By what singular coincidence are the conditions of this equilibrium always the same, whatever the bodies put together? the foregoing considerations make us understand it because the general laws of Dynamics, expressed by Hamilton’s differential equations, apply to all bodies.

These conceptions had hitherto always been confirmed by experience, and the verifications are now numerous enough that they can not be attributed to chance. It will be necessary, therefore, if new experiments bring out exceptions, not to abandon the theory, but to modify it, to enlarge it so as to allow it to embrace new facts.

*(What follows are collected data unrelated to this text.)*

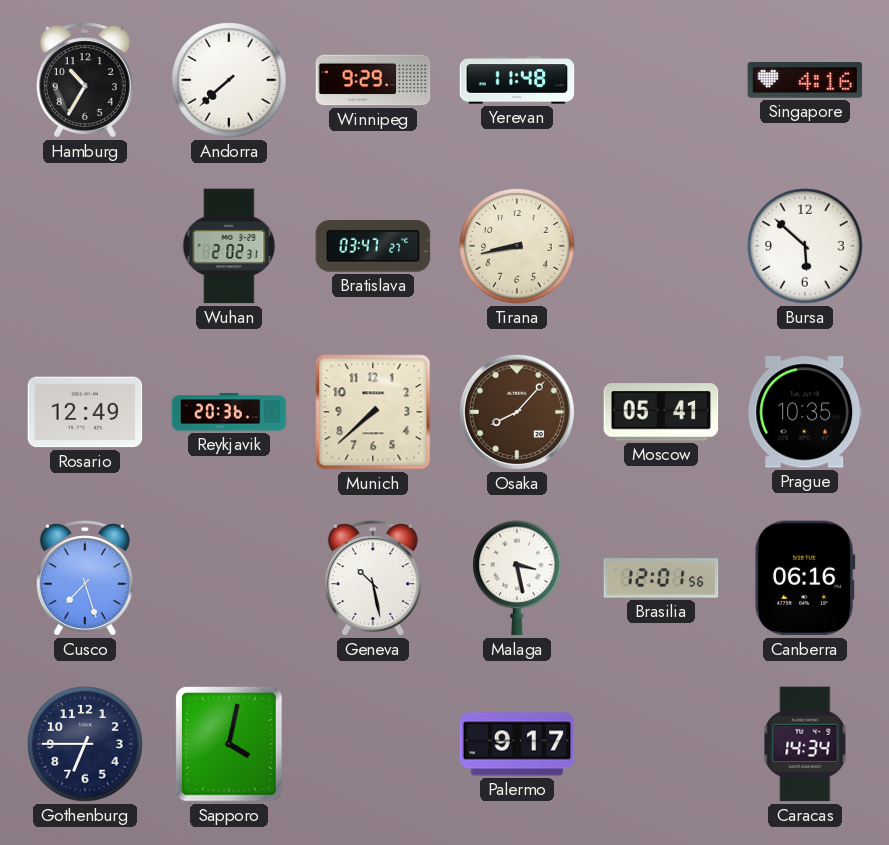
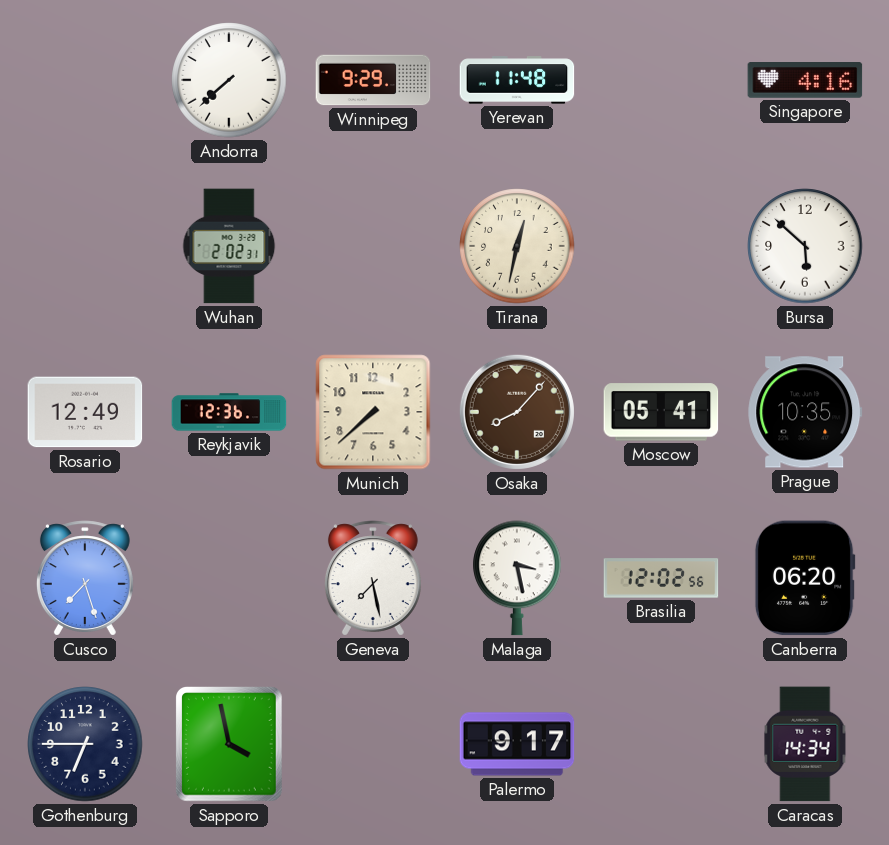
Hamburg: 10:35 -> none
Bratislava: 03:47 -> none
Tirana: 8:43 -> 12:32
Reykjavik: 20:36 -> 12:36
Geneva: 10:28 -> 7:28
Brasilia: 12:01 -> 12:02
Canberra: 06:16 -> 06:20
Sapporo: 4:02 -> 3:58
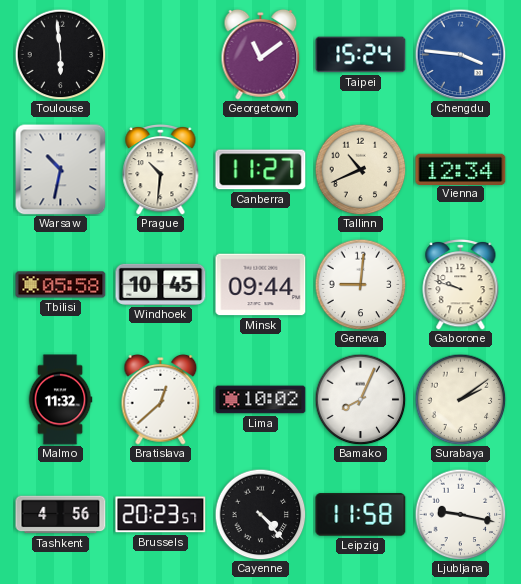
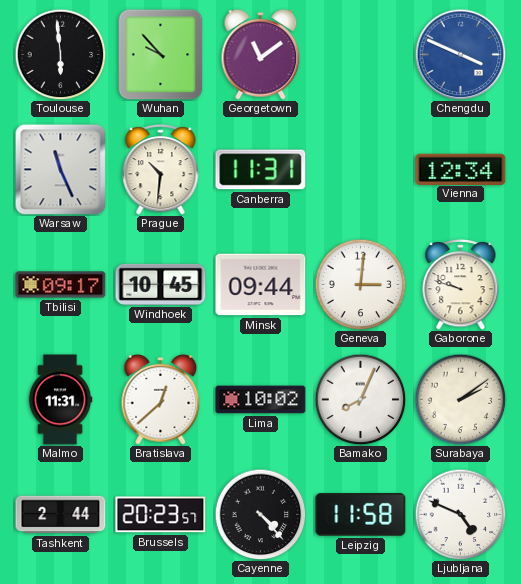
Wuhan: none -> 9:53
Taipei: 15:24 -> none
Chengdu: 3:46 -> 3:49
Warsaw: 10:32 -> 11:26
Canberra: 11:27 -> 11:31
Tallinn: 10:41 -> none
Tbilisi: 05:58 -> 09:17
Geneva: 9:01 -> 3:01
Malmo: 11:32 -> 11:31
Tashkent: 4:56 -> 2:44
Ljubljana: 9:17 -> 4:49
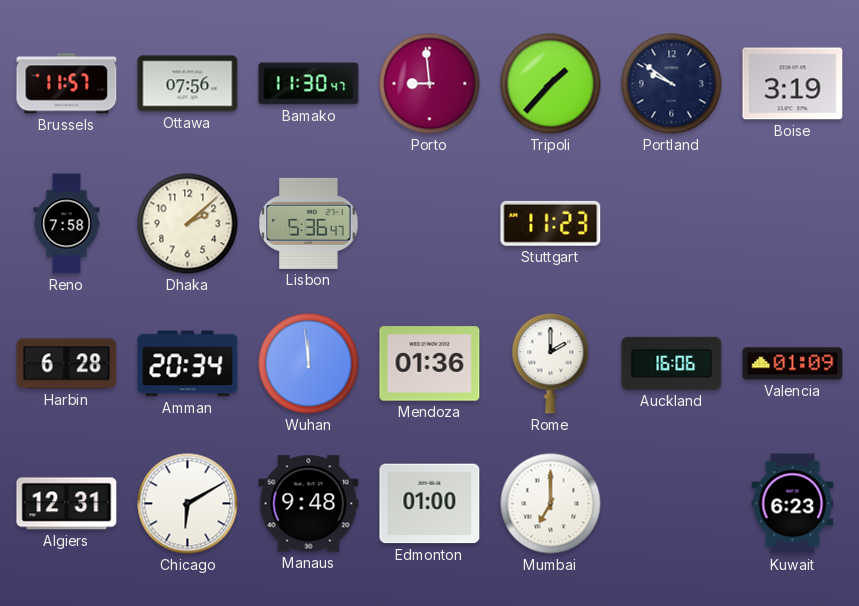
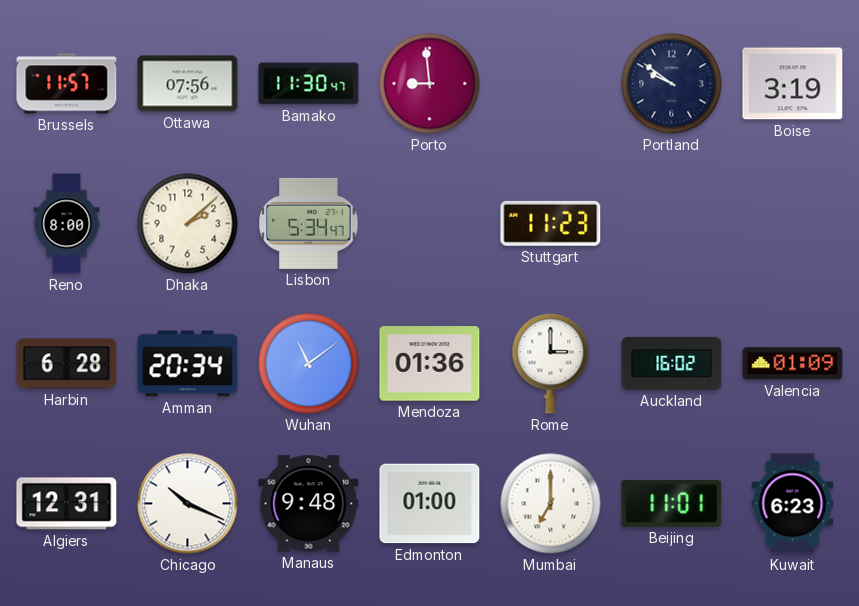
Tripoli: 1:37 -> none
Reno: 7:58 -> 8:00
Lisbon: 5:36 -> 5:34
Wuhan: 11:59 -> 11:09
Rome: 2:00 -> 3:00
Auckland: 16:06 -> 16:02
Chicago: 6:10 -> 10:19
Beijing: none -> 11:01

It is not that certain objections have been presented to all minds from the first day. Molecules, atoms themselves, are not material points; if they have dimensions, is it permissible to equate them with absolutely rigid bodies; or whatever simple would be the molecule of argon, it can not be a mathematical point, it will be a sphere; why can this sphere not turn, and if it turns, it will be 6 degrees of freedom instead of 3. (It would be pointless to say that the ratio of specific heats would not be changed if one gave 6 degrees of freedom to argon and 10 to oxygen. It is well 3 degrees of freedom and not 6 that requires the kinetic theory of gases based on the virial theorem.) Unless it is not supposed that collisions, capable of modifying the translation of the molecule, are absolutely without influence on its rotation; that they cannot subject this molecule to the slightest deformation, etc. Moreover, each line of the spectrum corresponds to a degree of freedom. Needless to say, the oxygen spectrum has more than 5 lines. Why do certain degrees of freedom seem to play no role; why are they, so to speak, stiff as long as no mysterious circumstances intervene?